Lying in the dark, Francesca felt her eyes smart. Although she’d longed for Jefferson to leave the White Oak Lodge, to make things easier on her heart and her mind, she understood that Benjamin was, in a sense, sending him away from her. He didn’t trust them alone. She had no idea if he guessed that something had happened between them.

She wondered if he’d made up the treasure story.

She wondered if it was fair to her baby to send its father away.
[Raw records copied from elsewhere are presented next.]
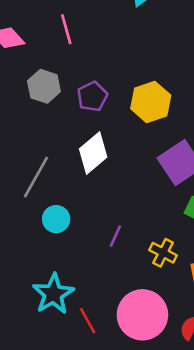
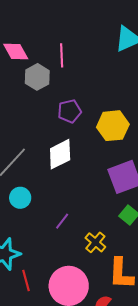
gray hexagon: (44, 86) -> (37, 77), moved

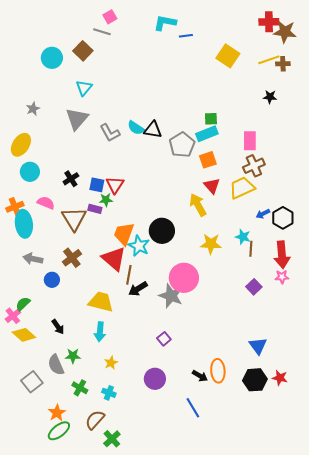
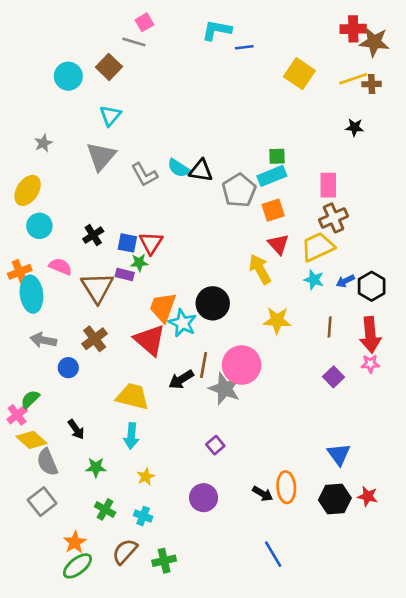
cyan star: (243, 237) -> (314, 280), moved
brown line: (129, 275) -> (204, 365), moved
gray semicircle: (56, 365) -> (47, 462), moved
blue line: (193, 408) -> (273, 554), moved
green cross: (112, 439) -> (164, 561), moved, turned 30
Not long after Jefferson left, Francesca announced her pregnancy, hired a new babysitter, and bought a plane ticket to send her mother back to Italy. Benjamin was overjoyed to extend their family and seemed none the wiser about the baby’s father. But Francesca’s mother seemed to get it. At the airport, after she covered Francesca in kisses and wept into her shoulder, her mother breathed, “I hope you know what you’re doing.” Francesca didn’t know if she did.

Chapter Eighteen

Present Day

It was the evening after their first Whitmore family dinner in decades. What had begun and prevailed as a stormy day had now filtered into a soft, purple evening. While Allegra, Lorelei, Alexander, Nina, and Charlotte poured fresh glasses of wine and regaled one another in stories from both their shared pasts and their years apart, Benjamin caught Francesca’s eye over the table and beckoned for her to follow him. Francesca walked through the hallway after him, her heart pounding. When he led her to the entry of their old family quarters, her breath caught in her throat. There they were in their old kitchen, which was still busted out and graffiti-covered from years of break-ins.

“I wanted to wait to get your opinion on how to redecorate and refurbish the old family quarters,” Benjamin said quietly, standing there in the dark, his face lit up by the moon.

Francesca walked toward the broken windows and gazed out at the water. “This isn’t my home anymore,” she said.“Whitmores are meant to move on and leave the family space to the next generation.”